After examining the briefs and appellate record, this panel has determined unanimously that oral argument would not materially assist the determination of this appeal. See Fed. R. App. P. 34(a)(2); 10th Cir. R. 34.1(G). The case is therefore ordered submitted without oral argument.
Dwayne Garrett, proceeding pro se, appeals from an order of the district court dismissing his 42 U.S.C. § 1983 civil rights complaint. The district court referred Garrett's complaint to a magistrate judge for initial proceedings pursuant to 28 U.S.C. § 636(b)(1). In her report and recommendation, the magistrate judge noted that the United States District Court for the Northern District of Oklahoma had previously imposed filing restrictions on Garrett based on his history of frivolous and abusive pro se litigation. The magistrate judge further noted that Garrett had not complied with the filing restrictions and recommended that his complaint be dismissed unless he complied with the filing restrictions within ten days of the issuance of the report and recommendation. The report and recommendation specifically informed Garrett that the failure to file a timely and specific objection to the report and recommendation would result in the waiver of appellate review. See United States v. One Parcel of Real Property, 73 F.3d 1057, 1059 (10th Cir. 1996). Nevertheless, in response to the report and recommendation, Garrett filed a pleading simply stating as follows: "Objection: If you want to be part of this malicious prosecution--so be it." Because Garrett had failed to comply with the filing restrictions and had failed to file specific objections to the report and recommendation, the district court adopted the report and recommendation and dismissed Garrett's complaint.(1)
On appeal, Garrett challenges the dismissal of his complaint for failure to comply with the filing restrictions. We conclude that Garrett has waived appellate review by failing to file specific objections to the magistrate judge's report and recommendation. Rule 72 of the Federal Rules of Civil Procedure provides that when a magistrate judge issues a ruling on a dispositive pretrial motion, a party has ten days after service to "serve and file specific, written objections to the proposed findings and recommendations." Fed. R. Civ. P. 72(b). This court has held that failure to file a specific objection to a magistrate judge's report and recommendation constitutes a waiver of appellate review. See United States v. 2121 E. 30th St., 73 F.3d 1057, 1060 (10th Cir. 1996). Objections to the magistrate judge's report must be specific enough to focus the district court's attention on the factual and legal issues in dispute. See id. Here, it is clear that Garrett's glib, one-line "objection" was clearly insufficient to focus the district court on the issues in dispute. Although this court recognizes an interests of justice exception to the "firm waiver rule," see id., Garrett has not offered any reasons why the interests of justice weigh against application of the waiver rule in this case. Accordingly, this court concludes that Garrett has waived appellate review and AFFIRMS the order of the district court dismissing Garrett's complaint.
ENTERED FOR THE COURT
*. This order and judgment is not binding precedent, except under the doctrines of law of the case, res judicata and collateral estoppel. The court generally disfavors the citation of orders and judgments; nevertheless, an order and judgment may be cited under the terms and conditions of 10th Cir. R. 36.3.

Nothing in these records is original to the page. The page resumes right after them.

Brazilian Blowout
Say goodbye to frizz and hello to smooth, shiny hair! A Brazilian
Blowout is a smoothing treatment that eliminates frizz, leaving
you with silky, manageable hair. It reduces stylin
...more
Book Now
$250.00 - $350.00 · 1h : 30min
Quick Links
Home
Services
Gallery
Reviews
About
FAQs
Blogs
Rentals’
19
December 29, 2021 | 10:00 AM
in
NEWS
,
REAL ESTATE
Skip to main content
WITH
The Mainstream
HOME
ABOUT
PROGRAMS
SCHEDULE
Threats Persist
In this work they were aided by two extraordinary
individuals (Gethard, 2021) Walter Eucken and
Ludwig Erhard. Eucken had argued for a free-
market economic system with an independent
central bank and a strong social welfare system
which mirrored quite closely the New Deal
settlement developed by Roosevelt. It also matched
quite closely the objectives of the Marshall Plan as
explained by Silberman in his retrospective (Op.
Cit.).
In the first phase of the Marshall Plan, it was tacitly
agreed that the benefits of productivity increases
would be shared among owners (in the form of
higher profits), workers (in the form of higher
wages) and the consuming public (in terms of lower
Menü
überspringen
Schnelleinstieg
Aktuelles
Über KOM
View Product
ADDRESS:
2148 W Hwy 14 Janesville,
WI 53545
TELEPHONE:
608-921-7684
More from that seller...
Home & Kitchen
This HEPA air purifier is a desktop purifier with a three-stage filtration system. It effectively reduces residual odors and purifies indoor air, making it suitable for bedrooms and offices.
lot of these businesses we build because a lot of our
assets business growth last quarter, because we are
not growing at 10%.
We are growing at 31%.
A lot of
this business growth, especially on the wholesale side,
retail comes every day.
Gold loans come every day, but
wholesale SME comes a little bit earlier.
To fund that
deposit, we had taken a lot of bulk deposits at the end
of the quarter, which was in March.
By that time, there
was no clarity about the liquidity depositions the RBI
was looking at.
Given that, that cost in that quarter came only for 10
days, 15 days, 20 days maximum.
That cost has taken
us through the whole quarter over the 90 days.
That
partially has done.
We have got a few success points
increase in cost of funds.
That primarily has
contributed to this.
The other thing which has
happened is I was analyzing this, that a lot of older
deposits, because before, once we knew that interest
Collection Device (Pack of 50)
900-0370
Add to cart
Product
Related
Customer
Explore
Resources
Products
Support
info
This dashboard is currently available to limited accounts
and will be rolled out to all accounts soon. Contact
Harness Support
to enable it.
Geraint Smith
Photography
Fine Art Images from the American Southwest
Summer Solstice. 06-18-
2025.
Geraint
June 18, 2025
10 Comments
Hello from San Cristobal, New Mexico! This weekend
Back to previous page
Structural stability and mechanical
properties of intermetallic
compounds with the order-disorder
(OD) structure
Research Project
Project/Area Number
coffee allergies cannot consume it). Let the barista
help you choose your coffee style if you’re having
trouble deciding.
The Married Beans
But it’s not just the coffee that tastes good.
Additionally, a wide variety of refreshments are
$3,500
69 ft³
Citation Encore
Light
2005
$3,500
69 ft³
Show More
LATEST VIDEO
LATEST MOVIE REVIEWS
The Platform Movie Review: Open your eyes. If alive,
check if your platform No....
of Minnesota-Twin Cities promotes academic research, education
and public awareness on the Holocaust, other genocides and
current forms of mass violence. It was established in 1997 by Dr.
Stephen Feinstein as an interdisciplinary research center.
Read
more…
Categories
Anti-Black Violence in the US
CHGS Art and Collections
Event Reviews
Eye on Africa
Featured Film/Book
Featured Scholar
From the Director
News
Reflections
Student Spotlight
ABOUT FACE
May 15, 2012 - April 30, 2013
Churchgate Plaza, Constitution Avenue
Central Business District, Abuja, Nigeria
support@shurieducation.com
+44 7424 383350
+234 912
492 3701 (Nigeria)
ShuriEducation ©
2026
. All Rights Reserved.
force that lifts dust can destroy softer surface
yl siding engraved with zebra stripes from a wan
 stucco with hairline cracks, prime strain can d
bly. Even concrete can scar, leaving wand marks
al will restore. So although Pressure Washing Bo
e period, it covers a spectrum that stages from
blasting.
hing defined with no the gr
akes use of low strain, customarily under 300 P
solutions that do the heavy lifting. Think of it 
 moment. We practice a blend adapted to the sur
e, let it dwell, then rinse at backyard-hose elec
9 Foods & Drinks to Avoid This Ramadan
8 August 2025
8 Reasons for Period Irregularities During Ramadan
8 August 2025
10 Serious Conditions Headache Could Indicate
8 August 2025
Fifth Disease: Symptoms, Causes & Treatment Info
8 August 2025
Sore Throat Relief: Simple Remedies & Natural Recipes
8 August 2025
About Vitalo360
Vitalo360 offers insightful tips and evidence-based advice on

1.Three days after the district court adopted the magistrate judge's report and recommendation and dismissed Garrett's complaint, Garrett filed a letter with the court asserting that the order was "void." The district court entered a minute order directing the court clerk to treat Garrett's letter as a motion for reconsideration. Because the motion for reconsideration was filed within ten days of the entry of judgment, the motion tolled the time period for filing a notice of appeal until the district court resolved the motion. See Fed. R. App. P. 4(a)(4). Garrett's frivolous assertion in his appellate filings that this minute order constituted an attempt by the district court to vacate its previous order adopting the report and recommendation and dismissing the case is a gross mischaracterization of the record. The district court eventually denied the motion for consideration, and denied as moot numerous other motions filed by Garrett after the district court had already dismissed the action. Garrett then filed a timely notice of appeal.